MLA
- Incumbent
- Assumed office 1999–2009
- Preceded by: Nimmagadda Rama Mohan Rao
- Succeeded by: Kandru Kamala
- Constituency: Mangalagiri Constituency

Personal details
- Born: 1 March 1947 (age 79) Mangalagiri, Guntur district, Andhra Pradesh
- Party: YSR Congress Party
- Other political affiliations: Indian National Congress
- Spouse: Samrajyam
- Children: Aruna Kumari, Madhusudhana Rao, Satyam
- Parent(s): Manikyam, China Veeraraghavulu

= Murugudu Hanumantha Rao =

Murugudu Hanumantha Rao is an Indian politician from Andhra Pradesh. He was elected as a member of the Andhra Pradesh Legislative Council (MLC) in the 2021 elections.

== Early life ==
Murugudu Hanumantha Rao was born on 15 March 1947 to Manikyam and China Veeraraghavulu in Mangalagiri, Guntur district, Andhra Pradesh.

== Political career ==
Rao entered politics in 1987 through the Congress Party. He contested in the Mangalagiri municipal elections and served as the municipal chairman of Mangalagiri from 1987 to 1992. In the 1999 Assembly elections, he contested as the Congress candidate from the Mangalagiri constituency and was elected as an MLA for the first time, defeating his nearest opponent, TDP candidate Nimmagadda Rammohan Rao, by a margin of 12,024 votes. Rao was elected for a second term as MLA in the 2004 Assembly elections, serving as the chairman of the Legislative Committee and as a minister in the Y. S. Rajasekhara Reddy cabinet.

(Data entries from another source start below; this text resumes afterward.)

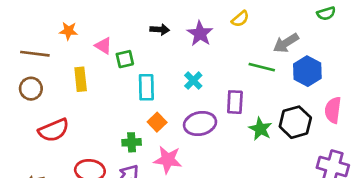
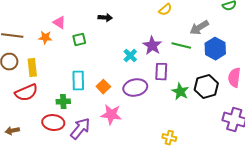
orange star: (68, 31) -> (45, 38), moved
purple star: (200, 34) -> (152, 46), moved
pink triangle: (103, 46) -> (59, 23), moved
yellow rectangle: (81, 79) -> (32, 68), moved
cyan rectangle: (146, 87) -> (78, 81), moved
green cross: (132, 142) -> (63, 102), moved

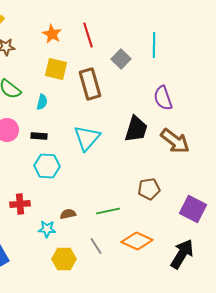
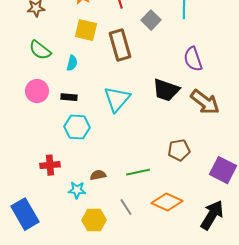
black trapezoid: (136, 129) -> (166, 90), turned 92

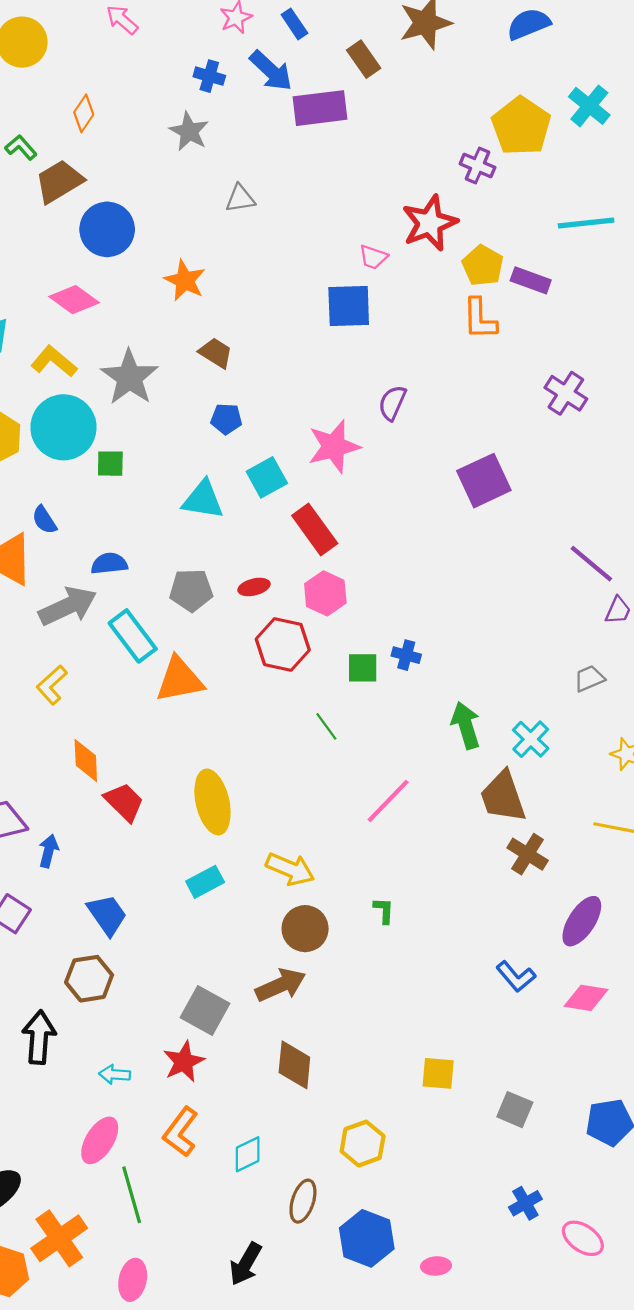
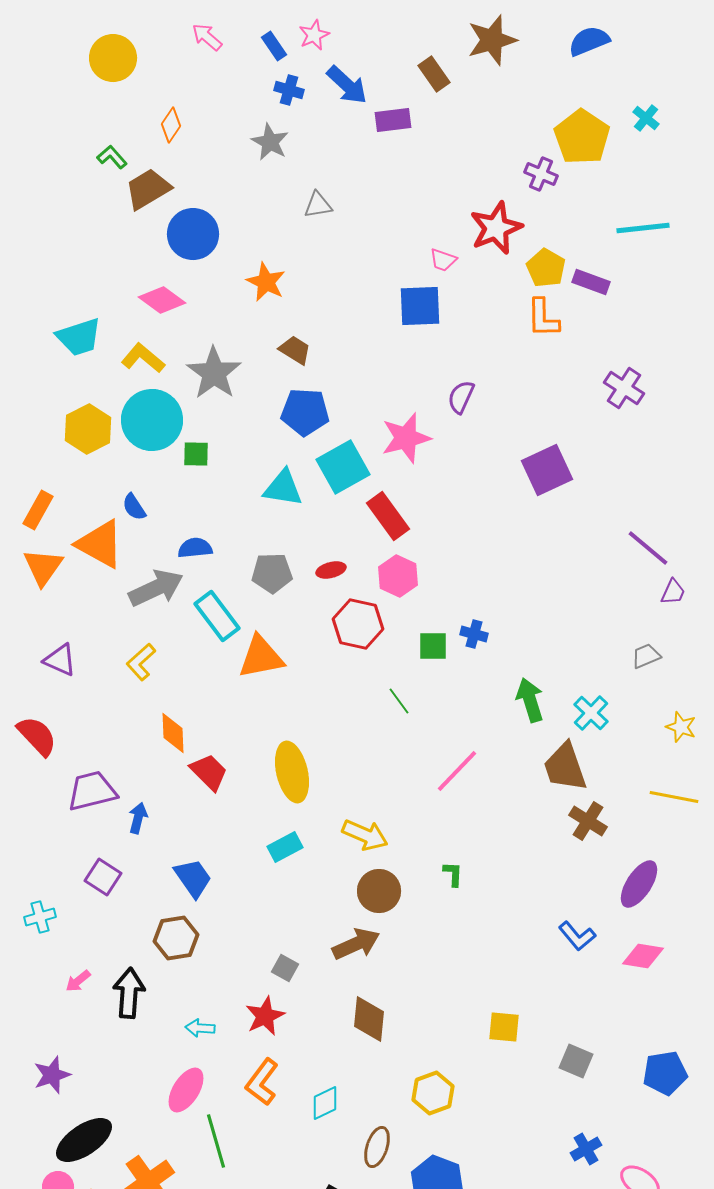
blue rectangle: (294, 24) -> (274, 46), moved
cyan cross: (589, 106) -> (646, 118), size x0.7
purple rectangle: (320, 108) -> (393, 120), size x0.7
blue pentagon: (226, 419) -> (305, 412), size x1.6
cyan square: (267, 477) -> (343, 467), size x1.4
gray square: (205, 1011) -> (285, 968), size x0.6

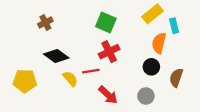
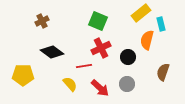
black circle: (151, 67) -> (128, 57), moved
yellow semicircle: (70, 79) -> (70, 84), moved
gray circle: (146, 96) -> (127, 84), moved

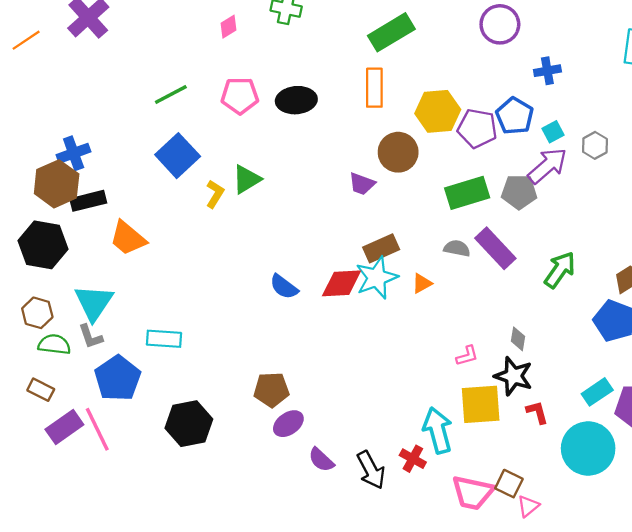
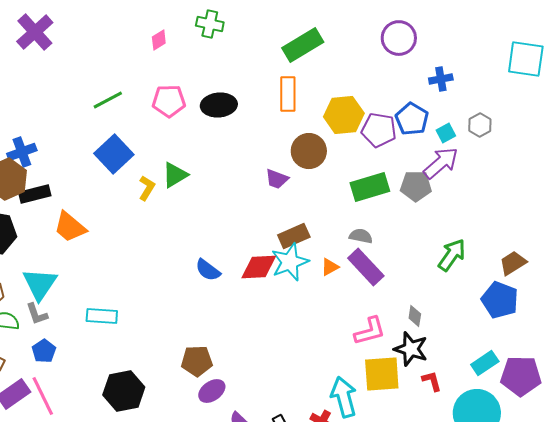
gray hexagon: (595, 145) -> (480, 125), moved
purple rectangle: (495, 248) -> (366, 267), moved
pink L-shape: (467, 356) -> (370, 331), size x1.6
blue pentagon: (118, 378) -> (44, 351), moved, size x0.6

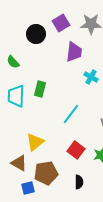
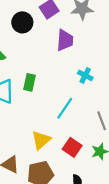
cyan cross: (91, 77) -> (85, 75), moved
yellow triangle: (35, 142) -> (41, 140), moved

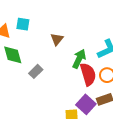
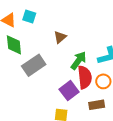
gray rectangle: (36, 71) -> (34, 65), size x1.6
purple square: (86, 104) -> (69, 91), moved

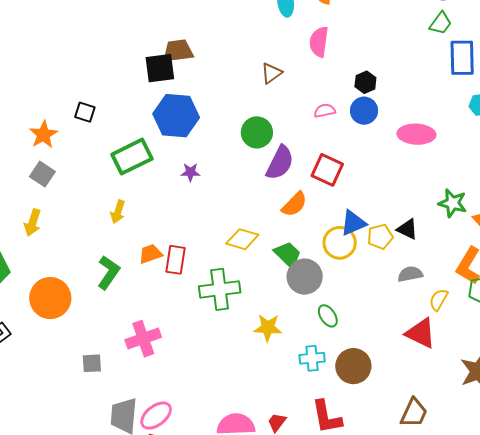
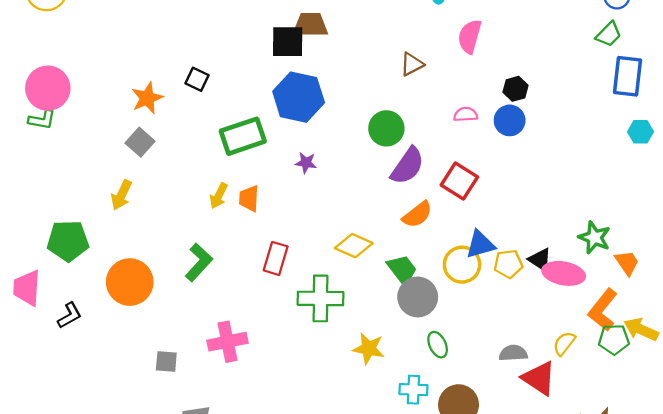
pink ellipse: (416, 134) -> (564, 273), moved
orange trapezoid: (150, 254) -> (249, 198), moved, turned -75
gray semicircle: (410, 274) -> (513, 353), moved

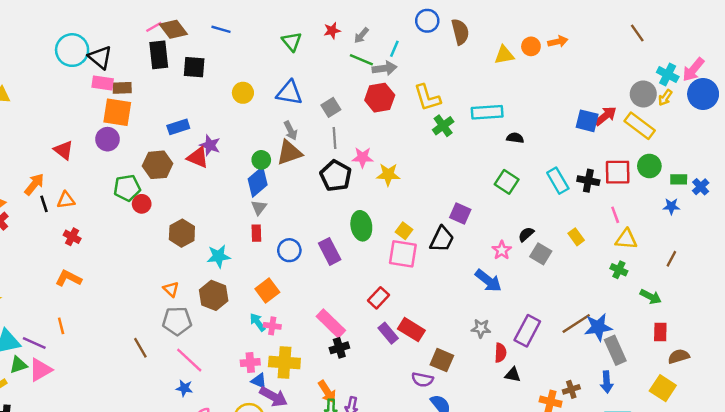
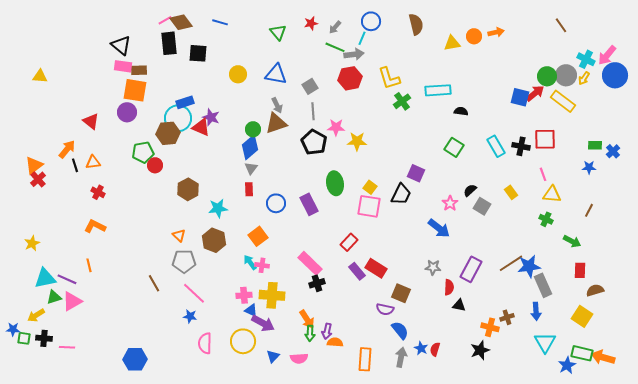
blue circle: (427, 21) -> (371, 21), moved
cyan circle: (72, 50) -> (178, 118), moved
green circle: (649, 166) -> (547, 76), moved

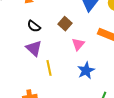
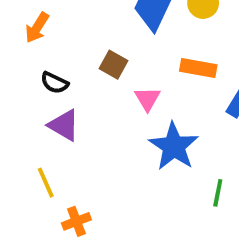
yellow line: (49, 68) -> (46, 183), moved
blue star: (86, 71) -> (174, 146), size x1.4

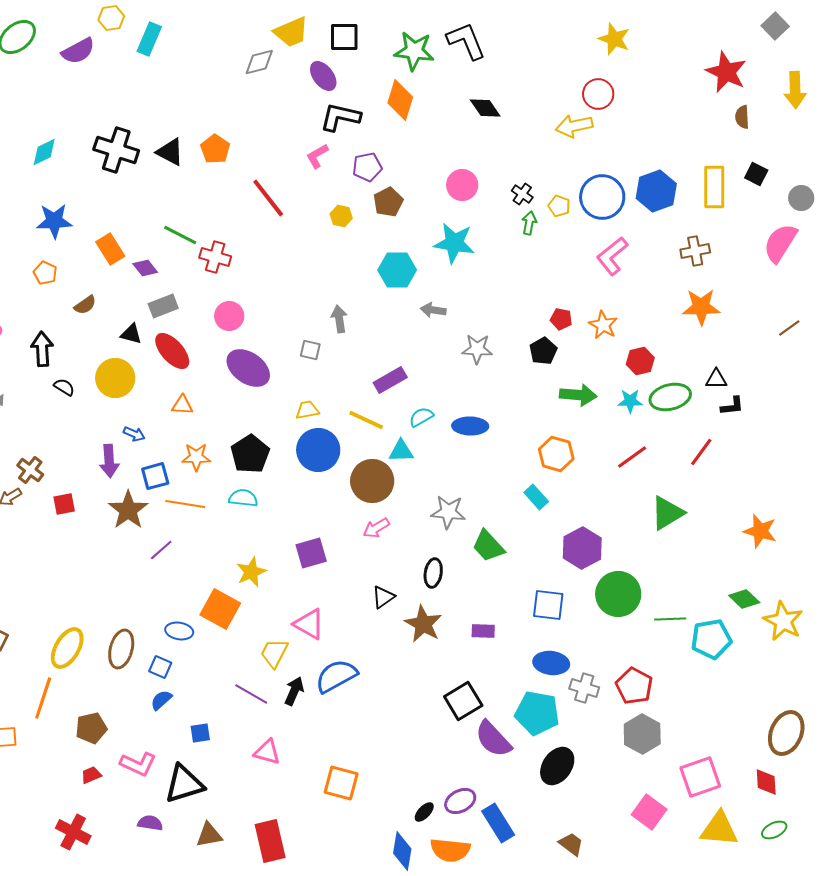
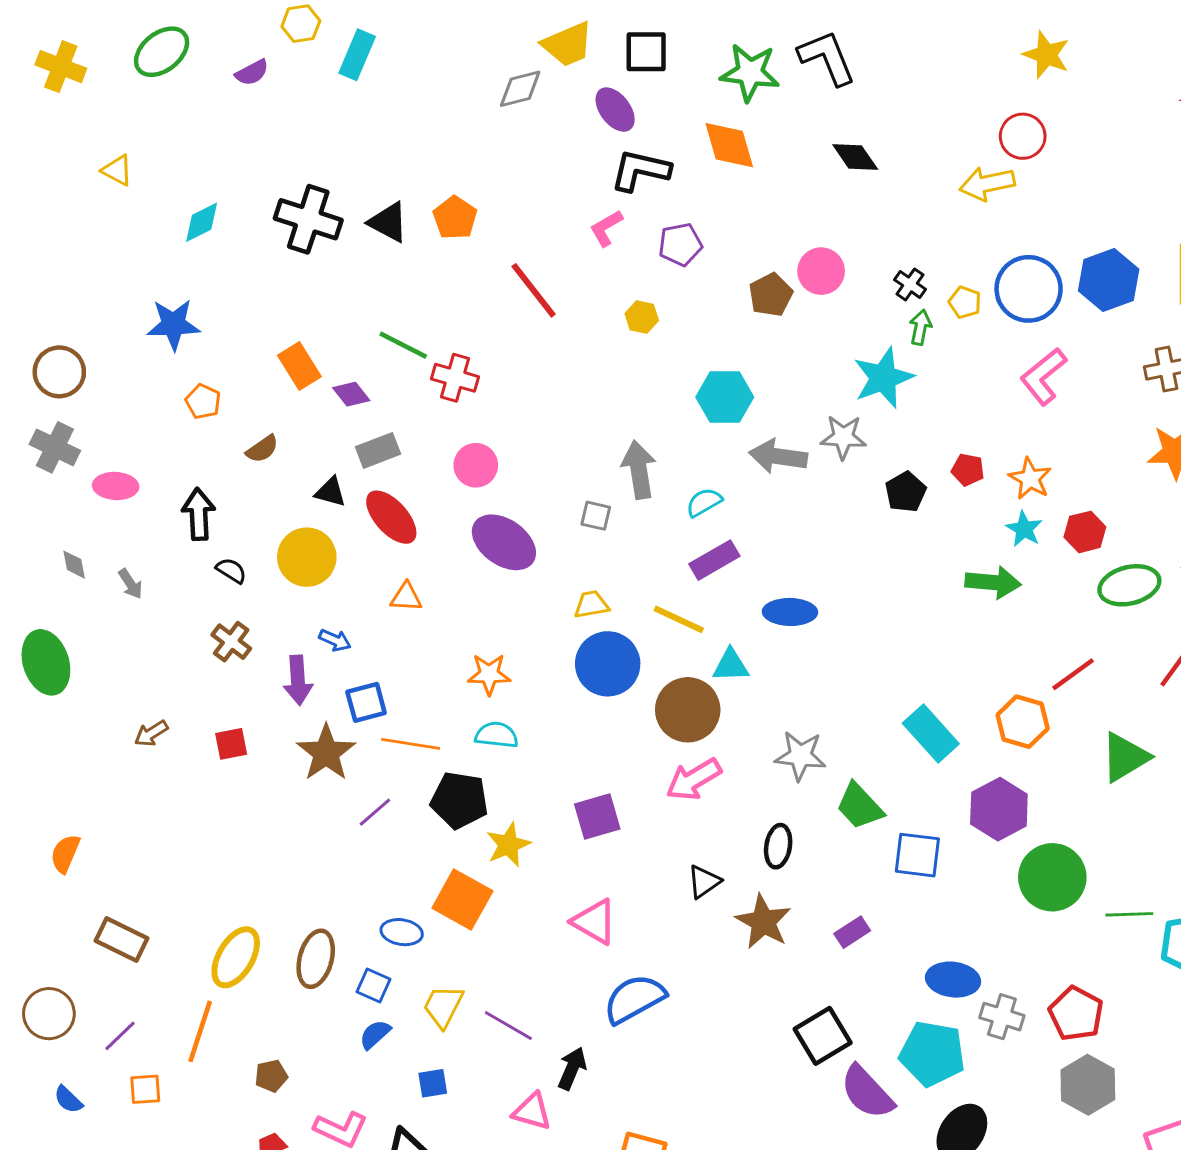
purple semicircle: (78, 51) -> (252, 72), size x0.7
orange diamond: (400, 100) -> (729, 145), turned -33
brown pentagon: (388, 202) -> (771, 295), moved
blue star: (54, 221) -> (173, 324), moved
cyan star: (454, 243) -> (883, 378), moved, turned -30
gray arrow: (433, 310) -> (778, 456), size x1.5
gray arrow: (339, 319) -> (639, 470), size x1.4
gray star: (477, 349) -> (843, 437), moved
black pentagon: (543, 351) -> (906, 492), moved
cyan star: (630, 401) -> (1024, 529), moved, turned 30
cyan semicircle: (421, 417) -> (704, 502), moved
blue ellipse: (470, 426) -> (790, 612), moved
black pentagon: (250, 454) -> (459, 800), moved, turned -30
orange hexagon: (556, 454) -> (1023, 722), moved
orange star: (196, 457) -> (489, 674), moved
brown cross: (30, 470) -> (231, 642), moved
cyan rectangle: (536, 497) -> (931, 734), size x1.5
pink arrow: (376, 528) -> (694, 779), size x1.4
blue square: (548, 605) -> (917, 855), moved
purple rectangle: (483, 631) -> (852, 932), turned -35
yellow trapezoid: (274, 653) -> (443, 1006), moved
black arrow: (294, 691) -> (572, 1068), moved
brown pentagon: (91, 728) -> (271, 1076), size x0.7

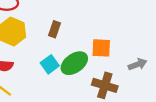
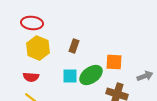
cyan square: (50, 64) -> (70, 76), turned 35

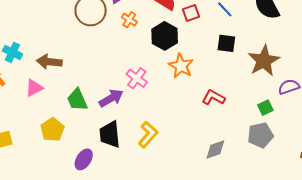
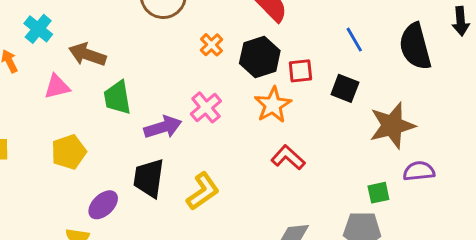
red square: (191, 13) -> (300, 71), moved
orange cross: (129, 20) -> (212, 45), moved
red L-shape: (213, 98) -> (288, 158), moved
green trapezoid: (77, 100) -> (117, 98), moved

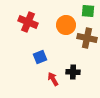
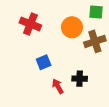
brown cross: (87, 38) -> (95, 41), turned -30

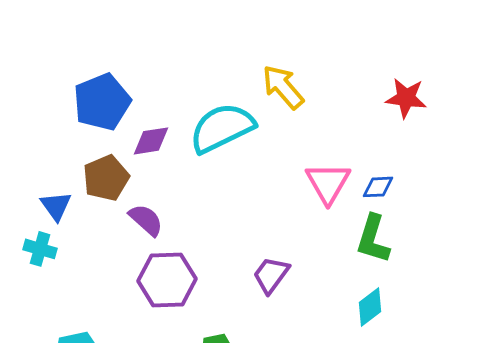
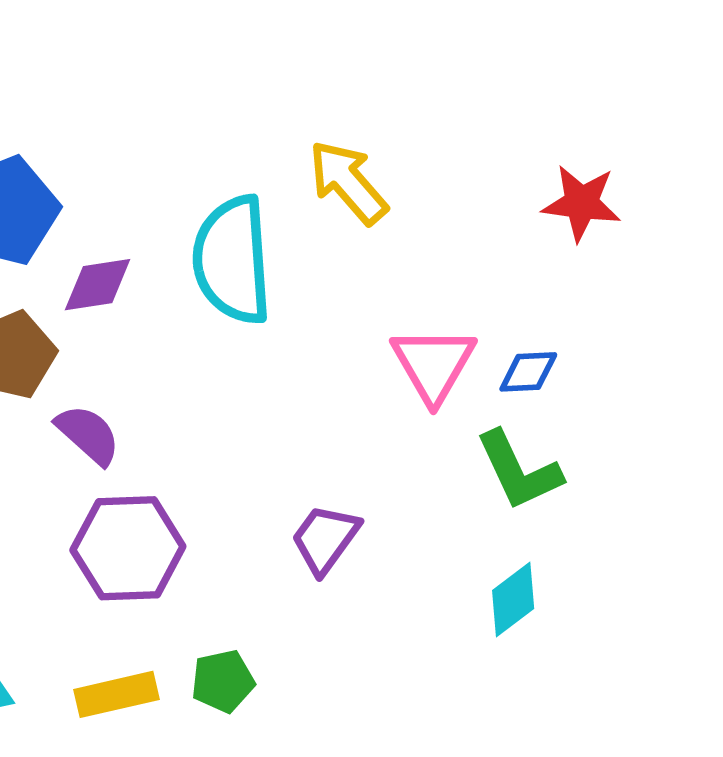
cyan semicircle: (222, 128) -> (232, 260), turned -68
green L-shape: (373, 239) -> (519, 471), turned -42

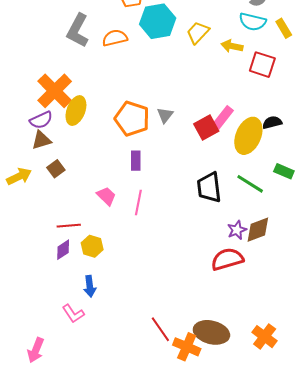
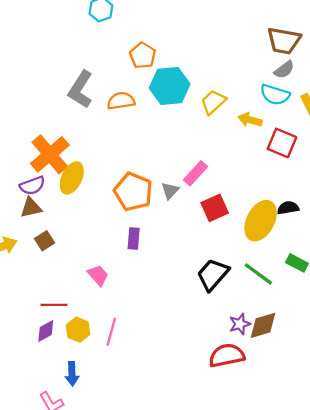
pink rectangle: (223, 117) -> (196, 173), moved
black trapezoid: (209, 187) -> (213, 274), turned 44
pink line: (138, 203) -> (111, 332), moved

In 2009, Rao was denied a ticket from the Mangalagiri constituency. Following the state bifurcation, he joined the Telugu Desam Party (TDP) in 2013 and served as the chairman of APCO from 2013 to 2015. He resigned from the TDP on 23 September 2021. Rao subsequently joined the YSR Congress Party and was elected unanimously as a member of the Legislative Council (MLC) under the Guntur district Local Authorities quota in 2021, taking the oath of office on 8 December 2021.